Many wanted to see what, if anything, had changed since the Hill hearing.
Inside, about 50 people filled the gallery, mostly guests of senators and Democratic lawmakers who came to view the scene. As a group, the room fell silent for 18 minutes as Ford laid out her story — an assault she said occurred when she and Kavanaugh were teens in the upper-middle class suburbs of Washington — and seemed to collectively exhale only when she finished.
The 51-year-old spoke calmly, citing psychiatric terms terms to back up her memories. She asked for coffee, was deferential to her questioners, and when the chairman offered a break, said it would be OK if that worked for the committee.
She said she suffered lasting anxiety and post-traumatic stress. When she and her husband renovated their home, Ford said, she insisted on having an extra front door because she sometimes felt trapped. "I am terrified," she said of coming forward in public.
Asked how certain she was that it was Kavanaugh who assaulted her in the early 1980s at a small gathering at a house, Ford didn't hesitate: "100 percent," she said.
Sensitive to the optics of a group of all-male Republicans questioning Ford, the GOP enlisted an Arizona sex-crimes prosecutor, Rachel Mitchell, to ask questions for them. Mitchell slowly but methodically probed some shifting details in Ford's account, including her uncertainty about exactly when the alleged assault occurred, and the details of how her story became public. But there were no clashes.
The Republicans remained mostly silent during her testimony, other than when the chairman, Sen. Charles Grassley (R., Iowa), argued that Democrats should have brought Ford's accusations to light sooner.
Then Kavanaugh arrived.
He entered the room holding his wife's hand, sat alone at the witness table, and launched into a defense brimming with indignation.

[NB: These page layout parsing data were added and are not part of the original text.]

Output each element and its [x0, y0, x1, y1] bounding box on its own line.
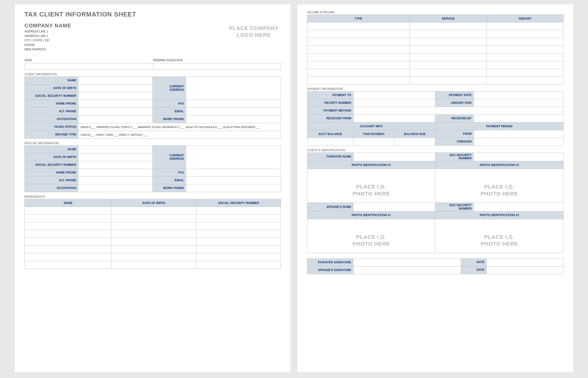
spouse-dob-label: DATE OF BIRTH: [25, 153, 78, 161]
taxpayer-photo2-header: PHOTO IDENTIFICATION #2: [435, 161, 563, 169]
spouse-ssn-input[interactable]: [78, 161, 153, 169]
table-row: [307, 61, 563, 69]
spouse-ssn2-label: SOC SECURITY NUMBER: [435, 203, 474, 211]
spouse-sig-input[interactable]: [353, 266, 461, 274]
taxpayer-sig-date-label: DATE: [461, 258, 487, 266]
received-from-input[interactable]: [353, 115, 435, 122]
payment-to-input[interactable]: [353, 92, 435, 99]
page-1: TAX CLIENT INFORMATION SHEET COMPANY NAM…: [15, 4, 291, 372]
address-phone: PHONE: [25, 43, 71, 47]
client-address-input[interactable]: [186, 77, 281, 100]
spouse-photo2-box[interactable]: PLACE I.D.PHOTO HERE: [435, 219, 563, 253]
client-altphone-label: ALT. PHONE: [25, 108, 78, 115]
signature-table: TAXPAYER SIGNATURE DATE SPOUSE'S SIGNATU…: [307, 258, 563, 274]
client-occupation-input[interactable]: [78, 115, 153, 123]
spouse-photo2-header: PHOTO IDENTIFICATION #2: [435, 211, 563, 219]
payment-date-input[interactable]: [474, 92, 563, 99]
spouse-dob-input[interactable]: [78, 153, 153, 161]
spouse-sig-date-label: DATE: [461, 266, 487, 274]
table-row: [25, 253, 281, 261]
table-row: [25, 246, 281, 253]
address-web: WEB ADDRESS: [25, 47, 71, 52]
section-payment: PAYMENT INFORMATION: [307, 87, 563, 91]
spouse-fax-input[interactable]: [186, 169, 281, 177]
period-through-input[interactable]: [474, 138, 563, 146]
spouse-altphone-input[interactable]: [78, 177, 153, 184]
document-title: TAX CLIENT INFORMATION SHEET: [25, 11, 281, 18]
associate-label: TENDING ASSOCIATE: [153, 57, 281, 63]
spouse-name2-input[interactable]: [353, 203, 435, 211]
receipt-number-input[interactable]: [353, 99, 435, 107]
table-row: [307, 77, 563, 84]
logo-placeholder: PLACE COMPANY LOGO HERE: [229, 23, 281, 38]
balance-due-header: BALANCE DUE: [394, 130, 435, 138]
client-fax-input[interactable]: [186, 100, 281, 108]
balance-due-input[interactable]: [394, 138, 435, 146]
client-dob-label: DATE OF BIRTH: [25, 84, 78, 92]
income-amount-header: AMOUNT: [487, 15, 563, 23]
client-name-input[interactable]: [78, 77, 153, 84]
table-row: [307, 30, 563, 38]
period-from-input[interactable]: [474, 130, 563, 138]
client-workphone-input[interactable]: [186, 115, 281, 123]
filing-status-options[interactable]: SINGLE___ MARRIED FILING JOINTLY___ MARR…: [78, 123, 281, 131]
taxpayer-ssn-input[interactable]: [474, 153, 563, 161]
payment-table: PAYMENT TO PAYMENT DATE RECEIPT NUMBER A…: [307, 91, 563, 146]
spouse-ssn2-input[interactable]: [474, 203, 563, 211]
spouse-workphone-input[interactable]: [186, 184, 281, 192]
taxpayer-ssn-label: SOC SECURITY NUMBER: [435, 153, 474, 161]
client-name-label: NAME: [25, 77, 78, 84]
spouse-sig-date-input[interactable]: [487, 266, 563, 274]
spouse-name-input[interactable]: [78, 146, 153, 153]
payment-method-label: PAYMENT METHOD: [307, 107, 354, 115]
client-info-table: NAME CURRENT ADDRESS DATE OF BIRTH SOCIA…: [25, 77, 281, 139]
taxpayer-photo2-box[interactable]: PLACE I.D.PHOTO HERE: [435, 169, 563, 203]
address-line-2: ADDRESS LINE 2: [25, 34, 71, 39]
spouse-fax-label: FAX: [153, 169, 186, 177]
client-email-input[interactable]: [186, 108, 281, 115]
filing-status-label: FILING STATUS: [25, 123, 78, 131]
section-client-id: CLIENT'S IDENTIFICATION: [307, 148, 563, 152]
taxpayer-sig-input[interactable]: [353, 258, 461, 266]
date-input[interactable]: [25, 63, 153, 70]
refund-type-label: REFUND TYPE: [25, 131, 78, 139]
client-altphone-input[interactable]: [78, 108, 153, 115]
taxpayer-name-input[interactable]: [353, 153, 435, 161]
address-line-1: ADDRESS LINE 1: [25, 29, 71, 34]
table-row: [307, 38, 563, 46]
section-client-info: CLIENT INFORMATION: [25, 73, 281, 76]
client-homephone-input[interactable]: [78, 100, 153, 108]
client-fax-label: FAX: [153, 100, 186, 108]
client-ssn-input[interactable]: [78, 92, 153, 100]
client-email-label: EMAIL: [153, 108, 186, 115]
acct-balance-input[interactable]: [307, 138, 354, 146]
taxpayer-name-label: TAXPAYER NAME: [307, 153, 354, 161]
table-row: [307, 46, 563, 54]
taxpayer-sig-date-input[interactable]: [487, 258, 563, 266]
refund-type-options[interactable]: CHECK___ DEBIT CARD___ DIRECT DEPOSIT___: [78, 131, 281, 139]
spouse-homephone-label: HOME PHONE: [25, 169, 78, 177]
dep-dob-header: DATE OF BIRTH: [112, 199, 196, 207]
dep-name-header: NAME: [25, 199, 112, 207]
associate-input[interactable]: [153, 63, 281, 70]
spouse-homephone-input[interactable]: [78, 169, 153, 177]
spouse-address-input[interactable]: [186, 146, 281, 169]
taxpayer-photo1-box[interactable]: PLACE I.D.PHOTO HERE: [307, 169, 435, 203]
payment-method-input[interactable]: [353, 107, 563, 115]
dep-ssn-header: SOCIAL SECURITY NUMBER: [196, 199, 281, 207]
date-label: DATE: [25, 57, 153, 63]
income-table: TYPE SERVICE AMOUNT: [307, 14, 563, 84]
spouse-occupation-input[interactable]: [78, 184, 153, 192]
client-dob-input[interactable]: [78, 84, 153, 92]
spouse-workphone-label: WORK PHONE: [153, 184, 186, 192]
spouse-email-label: EMAIL: [153, 177, 186, 184]
section-income: INCOME STREAMS: [307, 11, 563, 14]
this-payment-header: THIS PAYMENT: [353, 130, 394, 138]
section-spouse-info: SPOUSE INFORMATION: [25, 142, 281, 145]
spouse-photo1-box[interactable]: PLACE I.D.PHOTO HERE: [307, 219, 435, 253]
this-payment-input[interactable]: [353, 138, 394, 146]
received-by-input[interactable]: [474, 115, 563, 122]
amount-paid-input[interactable]: [474, 99, 563, 107]
acct-balance-header: ACCT BALANCE: [307, 130, 354, 138]
spouse-email-input[interactable]: [186, 177, 281, 184]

"This has destroyed my family and my good name," Kavanaugh said, reading a statement he said he alone had written. "This whole two-week effort has been a calculated and orchestrated political hit, fueled with apparent pent-up anger about President Trump and the 2016 election, fear that has been unfairly stoked about my judicial record, revenge on behalf of the Clintons, and millions of dollars in money from outside left-wing opposition groups."

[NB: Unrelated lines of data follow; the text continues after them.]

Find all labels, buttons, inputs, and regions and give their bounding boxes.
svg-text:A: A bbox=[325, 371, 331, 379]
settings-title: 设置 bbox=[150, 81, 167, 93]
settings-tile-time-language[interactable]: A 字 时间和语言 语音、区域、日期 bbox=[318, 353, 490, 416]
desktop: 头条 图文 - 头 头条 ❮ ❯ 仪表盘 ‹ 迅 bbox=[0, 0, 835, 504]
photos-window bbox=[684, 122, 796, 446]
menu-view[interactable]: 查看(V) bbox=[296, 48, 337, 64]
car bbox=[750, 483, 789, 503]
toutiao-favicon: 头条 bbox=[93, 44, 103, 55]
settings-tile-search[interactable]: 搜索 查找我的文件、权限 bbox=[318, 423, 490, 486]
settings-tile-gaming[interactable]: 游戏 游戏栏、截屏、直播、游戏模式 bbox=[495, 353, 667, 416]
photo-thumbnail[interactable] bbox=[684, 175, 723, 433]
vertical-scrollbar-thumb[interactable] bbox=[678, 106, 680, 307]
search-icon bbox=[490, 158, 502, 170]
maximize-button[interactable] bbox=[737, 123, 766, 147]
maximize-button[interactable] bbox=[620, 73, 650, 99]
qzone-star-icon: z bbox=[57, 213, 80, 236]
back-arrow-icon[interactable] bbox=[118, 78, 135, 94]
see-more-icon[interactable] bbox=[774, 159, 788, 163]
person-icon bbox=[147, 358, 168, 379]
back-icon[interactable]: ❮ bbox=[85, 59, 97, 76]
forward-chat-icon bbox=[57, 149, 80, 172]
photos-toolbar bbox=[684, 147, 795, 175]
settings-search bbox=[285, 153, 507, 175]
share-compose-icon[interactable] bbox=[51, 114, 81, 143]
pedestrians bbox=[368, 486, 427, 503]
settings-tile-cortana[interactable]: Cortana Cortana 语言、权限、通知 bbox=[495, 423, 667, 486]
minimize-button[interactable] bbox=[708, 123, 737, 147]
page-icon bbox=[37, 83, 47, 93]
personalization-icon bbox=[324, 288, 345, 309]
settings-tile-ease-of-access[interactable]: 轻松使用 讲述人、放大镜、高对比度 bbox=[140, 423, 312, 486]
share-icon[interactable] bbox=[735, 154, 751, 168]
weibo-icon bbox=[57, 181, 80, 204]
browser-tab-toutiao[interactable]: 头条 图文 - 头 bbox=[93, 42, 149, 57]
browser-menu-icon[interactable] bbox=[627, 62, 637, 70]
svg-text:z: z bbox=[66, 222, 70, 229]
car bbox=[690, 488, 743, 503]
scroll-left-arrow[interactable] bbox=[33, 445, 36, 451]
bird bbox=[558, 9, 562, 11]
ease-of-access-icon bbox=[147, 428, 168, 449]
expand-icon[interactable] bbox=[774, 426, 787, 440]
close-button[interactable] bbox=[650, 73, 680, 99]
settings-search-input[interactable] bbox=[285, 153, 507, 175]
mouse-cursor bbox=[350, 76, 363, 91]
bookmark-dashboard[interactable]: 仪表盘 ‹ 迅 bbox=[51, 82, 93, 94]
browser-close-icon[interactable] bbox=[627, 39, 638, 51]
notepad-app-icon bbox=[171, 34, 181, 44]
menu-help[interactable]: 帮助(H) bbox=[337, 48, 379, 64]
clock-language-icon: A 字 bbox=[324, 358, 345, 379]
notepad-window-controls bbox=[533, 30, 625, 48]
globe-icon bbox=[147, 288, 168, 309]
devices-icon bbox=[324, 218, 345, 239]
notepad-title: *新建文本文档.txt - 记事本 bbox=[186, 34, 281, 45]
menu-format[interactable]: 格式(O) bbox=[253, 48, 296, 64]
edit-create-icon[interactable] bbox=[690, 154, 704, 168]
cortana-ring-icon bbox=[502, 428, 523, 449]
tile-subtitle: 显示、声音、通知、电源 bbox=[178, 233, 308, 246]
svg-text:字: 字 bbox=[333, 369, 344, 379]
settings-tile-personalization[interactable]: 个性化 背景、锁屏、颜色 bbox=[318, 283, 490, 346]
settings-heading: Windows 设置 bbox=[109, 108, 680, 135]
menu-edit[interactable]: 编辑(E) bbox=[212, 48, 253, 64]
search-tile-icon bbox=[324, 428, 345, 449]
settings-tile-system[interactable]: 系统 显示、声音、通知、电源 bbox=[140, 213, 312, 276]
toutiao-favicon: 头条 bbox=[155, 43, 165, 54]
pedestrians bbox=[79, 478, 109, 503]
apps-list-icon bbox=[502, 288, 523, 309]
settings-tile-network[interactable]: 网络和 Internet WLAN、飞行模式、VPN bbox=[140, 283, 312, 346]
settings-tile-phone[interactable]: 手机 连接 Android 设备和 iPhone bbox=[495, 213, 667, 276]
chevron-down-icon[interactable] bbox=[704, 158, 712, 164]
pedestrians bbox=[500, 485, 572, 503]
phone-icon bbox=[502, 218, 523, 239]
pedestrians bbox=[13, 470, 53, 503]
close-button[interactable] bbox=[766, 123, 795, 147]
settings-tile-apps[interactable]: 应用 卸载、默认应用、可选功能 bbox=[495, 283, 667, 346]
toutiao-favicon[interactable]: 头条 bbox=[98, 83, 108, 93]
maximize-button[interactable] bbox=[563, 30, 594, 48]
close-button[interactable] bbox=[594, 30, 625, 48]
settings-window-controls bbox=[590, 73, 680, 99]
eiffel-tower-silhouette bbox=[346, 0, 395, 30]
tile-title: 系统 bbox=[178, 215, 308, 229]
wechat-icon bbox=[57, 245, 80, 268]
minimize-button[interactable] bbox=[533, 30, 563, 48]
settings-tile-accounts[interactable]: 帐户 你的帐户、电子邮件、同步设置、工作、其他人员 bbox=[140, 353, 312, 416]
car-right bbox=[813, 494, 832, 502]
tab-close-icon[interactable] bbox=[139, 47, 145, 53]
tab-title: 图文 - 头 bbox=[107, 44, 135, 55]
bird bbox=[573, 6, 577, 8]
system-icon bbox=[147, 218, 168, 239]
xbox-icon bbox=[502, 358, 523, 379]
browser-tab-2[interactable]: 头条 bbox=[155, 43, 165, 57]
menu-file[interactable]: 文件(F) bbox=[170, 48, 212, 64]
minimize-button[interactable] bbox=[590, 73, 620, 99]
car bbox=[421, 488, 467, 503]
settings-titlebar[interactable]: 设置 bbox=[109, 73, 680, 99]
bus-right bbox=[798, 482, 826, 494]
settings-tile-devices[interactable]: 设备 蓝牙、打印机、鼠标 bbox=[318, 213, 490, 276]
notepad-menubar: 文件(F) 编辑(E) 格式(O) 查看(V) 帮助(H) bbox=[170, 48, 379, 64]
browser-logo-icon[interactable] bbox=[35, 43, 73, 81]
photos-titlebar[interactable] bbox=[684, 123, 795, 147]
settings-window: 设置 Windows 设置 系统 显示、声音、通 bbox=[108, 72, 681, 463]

He angrily accused Democrats of "lying in wait" with the accusation "if you couldn't take me out on the merits."
What ensued was two hours of questioning that bounced from dramatic to inane. Democrats brought out posters showing Kavanaugh's high school yearbook, prodded him about his beer drinking and teenage boasts about girls.
At one point, the man poised to become the swing vote on the highest court in America was forced to explain to senators that a yearbook comment about "boofing" was a reference to "flatulence."
As Democrats interrogated him, he returned fire.
"There's never been a case where you drank so much you didn't remember what happened the night before?" asked Sen. Amy Klobuchar (D., Minn.).
"Have you?" he shot back.
He later apologized — and Klobuchar noted that as the daughter of an alcoholic, she is careful about how much she drinks.
If there was a stumble for Kavanaugh, it came when Sen. Dick Durbin (D., Ill.) tried to corner him, urging him to agree to suspend the hearing and seek an FBI investigation, if he was so confident in his denials.
Kavanaugh hesitated, and answered indirectly, saying, "I welcome whatever the committee wants to do because I'm telling the truth."
Kavanaugh and several GOP senators said they didn't doubt that something happened to Ford — but that there was no corroboration that Kavanaugh was the assailant. They pointed to her inability to pin down the date and location, and statements by three witnesses cited by Ford saying they could not support her claim.
The final gavel fell close to 6:45 p.m. When it did, it seemed unlikely that anyone's opinion had changed.
As soon as Friday morning, Republicans said, they planned to force a committee vote on Kavanaugh's nomination.